Activity: Search the listing below for the word "previous" and return each line that contains it.

Recorded data:

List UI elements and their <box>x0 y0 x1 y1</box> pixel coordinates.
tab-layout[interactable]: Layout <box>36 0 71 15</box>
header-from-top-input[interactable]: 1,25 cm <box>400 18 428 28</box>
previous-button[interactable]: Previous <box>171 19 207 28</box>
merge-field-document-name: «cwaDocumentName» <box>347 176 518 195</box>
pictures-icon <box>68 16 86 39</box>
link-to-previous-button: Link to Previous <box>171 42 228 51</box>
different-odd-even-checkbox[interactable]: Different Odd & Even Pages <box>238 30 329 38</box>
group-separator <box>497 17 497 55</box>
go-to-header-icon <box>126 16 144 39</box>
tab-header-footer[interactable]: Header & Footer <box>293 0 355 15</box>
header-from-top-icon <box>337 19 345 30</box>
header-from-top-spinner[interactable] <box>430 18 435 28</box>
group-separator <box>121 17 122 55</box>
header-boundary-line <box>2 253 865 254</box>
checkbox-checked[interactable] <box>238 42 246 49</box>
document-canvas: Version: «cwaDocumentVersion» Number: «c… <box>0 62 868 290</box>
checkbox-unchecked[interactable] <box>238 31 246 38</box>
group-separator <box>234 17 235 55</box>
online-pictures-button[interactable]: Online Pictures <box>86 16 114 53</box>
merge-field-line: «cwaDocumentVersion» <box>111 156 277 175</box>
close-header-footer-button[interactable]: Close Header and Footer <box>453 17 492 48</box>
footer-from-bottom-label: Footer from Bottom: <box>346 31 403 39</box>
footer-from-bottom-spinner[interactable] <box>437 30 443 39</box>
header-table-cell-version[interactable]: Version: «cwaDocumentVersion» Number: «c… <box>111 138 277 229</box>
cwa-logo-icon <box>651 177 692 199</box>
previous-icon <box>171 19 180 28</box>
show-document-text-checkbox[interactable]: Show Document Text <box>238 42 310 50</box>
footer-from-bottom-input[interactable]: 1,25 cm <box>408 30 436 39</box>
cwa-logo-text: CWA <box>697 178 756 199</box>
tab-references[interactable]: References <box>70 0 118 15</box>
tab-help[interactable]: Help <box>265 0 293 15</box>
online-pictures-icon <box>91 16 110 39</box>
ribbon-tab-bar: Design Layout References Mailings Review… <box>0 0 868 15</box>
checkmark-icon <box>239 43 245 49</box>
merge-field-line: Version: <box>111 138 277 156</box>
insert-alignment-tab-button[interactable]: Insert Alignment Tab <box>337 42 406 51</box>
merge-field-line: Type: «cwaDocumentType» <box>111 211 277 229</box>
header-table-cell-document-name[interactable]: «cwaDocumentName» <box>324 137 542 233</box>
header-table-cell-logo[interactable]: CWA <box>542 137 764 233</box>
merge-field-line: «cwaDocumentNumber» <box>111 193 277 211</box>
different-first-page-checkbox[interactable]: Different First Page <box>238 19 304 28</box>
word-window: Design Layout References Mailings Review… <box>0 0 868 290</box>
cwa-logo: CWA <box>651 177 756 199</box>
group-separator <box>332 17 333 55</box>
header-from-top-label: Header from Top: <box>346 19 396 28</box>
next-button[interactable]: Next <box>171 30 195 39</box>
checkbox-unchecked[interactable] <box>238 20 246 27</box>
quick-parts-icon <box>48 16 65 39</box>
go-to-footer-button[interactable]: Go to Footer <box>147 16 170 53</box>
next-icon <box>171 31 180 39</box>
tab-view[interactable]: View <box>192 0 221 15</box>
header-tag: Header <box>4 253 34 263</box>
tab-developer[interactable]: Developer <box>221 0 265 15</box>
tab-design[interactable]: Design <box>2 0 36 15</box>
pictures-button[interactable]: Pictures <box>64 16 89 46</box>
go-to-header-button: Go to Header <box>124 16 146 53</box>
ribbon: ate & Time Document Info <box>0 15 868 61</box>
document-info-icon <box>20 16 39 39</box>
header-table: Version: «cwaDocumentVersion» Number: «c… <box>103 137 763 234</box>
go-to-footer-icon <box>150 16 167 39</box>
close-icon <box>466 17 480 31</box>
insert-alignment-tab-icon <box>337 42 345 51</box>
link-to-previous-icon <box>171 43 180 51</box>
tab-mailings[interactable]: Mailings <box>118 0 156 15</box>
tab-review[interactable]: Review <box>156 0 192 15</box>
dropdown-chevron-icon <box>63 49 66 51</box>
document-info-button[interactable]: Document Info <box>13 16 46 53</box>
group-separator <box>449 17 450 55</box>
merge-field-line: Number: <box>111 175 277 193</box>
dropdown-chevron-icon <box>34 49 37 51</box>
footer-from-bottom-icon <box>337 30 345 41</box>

Output below:
previous-button[interactable]: Previous <box>171 19 207 28</box>
link-to-previous-button: Link to Previous <box>171 42 228 51</box>
previous-icon <box>171 19 180 28</box>
link-to-previous-icon <box>171 43 180 51</box>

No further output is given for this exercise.